DNA methylation is a critical epigenetic modification that is established and maintained across the genome by DNA methyltransferase enzymes (DNMTs). Among them, DNMT1 plays an important role in the inheritance of genomic DNA methylation. It is coupled to the DNA replication process and is also a therapeutic target for chemotherapy and chemoprevention. DNMT1 is required for faithful maintenance of DNA methylation patterns, as well as aberrant silencing of tumor suppressor genes in human cancer cells essential for their cell cycle progression, proliferation and survival. DNA methylation is reversible and it thus represents an attractive epigenetic target for cancer treatment. DNMT1 is involved in tumorigenesis of several cancer types including hematological cancers (leukemias and lymphomas) and multiple solid tumors (breast, liver, gastric, bone).
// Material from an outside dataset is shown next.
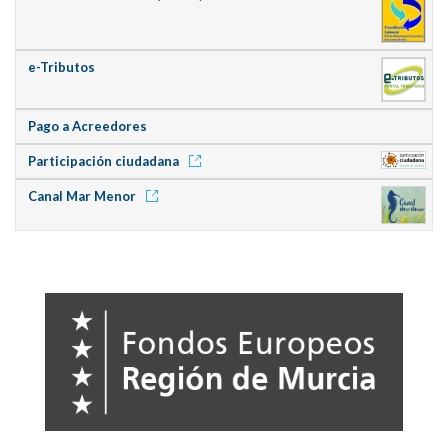
e-Tributos
Pago a Acreedores
Participación ciudadana
Canal Mar Menor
Fig. 1 DNA methylation pattern in normal and cancer cells (Seminars in Cancer Biology, 2021).

DNMT1 Characteristics

Altered patterns of DNA methylation are a frequent occurrence in many tumor genomes, and inhibitors of DNMTs have become important epigenetic drugs. The mammalian DNMT family includes three major members that have functional methylation activities, termed DNMT1, DNMT3A, and DNMT3B. DNMT3A and DNMT3B are responsible for methylation establishment, whereas DNMT1 maintains methylation during DNA replication. DNMT1 preferentially binds to hemimethylated CpG dinucleotides rather than unmethylated counterparts. DNMT1 methylates nascently synthesized CpGs opposite of methylated DNA on the mother strand during S phase, maintaining the methylation inheritance. In addition to its methylation activity, DNMT1 is known to play a role in the DNA-damage response. Compelling evidence from B cell differentiation and induced DNA-damage studies strongly suggest that DNMT1 can act as a genome guardian and an early responder to DNA double-stranded breaks (DSBs) in both B cells and colon cancer cell lines, independently of its catalytic activity. After microirradiation, DNMT1 is rapidly but transiently recruited to DSBs by interacting with proliferating cell nuclear antigen (PCNA) and ATR effector kinase CHK1. Interestingly, DNMT1 has been shown to inhibit aberrant activation of the DNA damage response without exogenous damage.

Fig. 2 Structure of the known DNA methyltransferases (DNMT’s) and DNMT-like proteins (Seminars in Cancer Biology, 2021).

DNMT1 Inhibitor

Reactivation of silenced tumor suppressor genes by DNMT inhibitors has provided an alternative approach to cancer therapy. However, DNMT inhibitors have also been shown to induce or enhance tumorigenesis via DNA hypomethylation-induced oncogene activation and chromosomal instability. The ectopic expression of DNMT1 can transforms mammalian cells, and the inhibition of DNMT1 activity reverses that phenotypic transformation. Therefore, DNMT1 is considered to be an excellent target for therapeutic intervention. Transfection of DNMT1 siRNA decreased DNMT1 protein levels specifically and effectively. This decrease was accompanied by suppression of cell proliferation and colony-forming ability. The mechanism of this inhibition may be related to the increased levels of the cyclin dependent kinase inhibitor p21. These results suggest that the siRNA approach can be used to disrupt effectively DNMT1 activity and cancer cell growth. The brominated alkaloid Isofistularin-3 (Iso-3), from the marine sponge Aplysina aerophoba, is a new DNA methyltransferase (DNMT)1 inhibitor.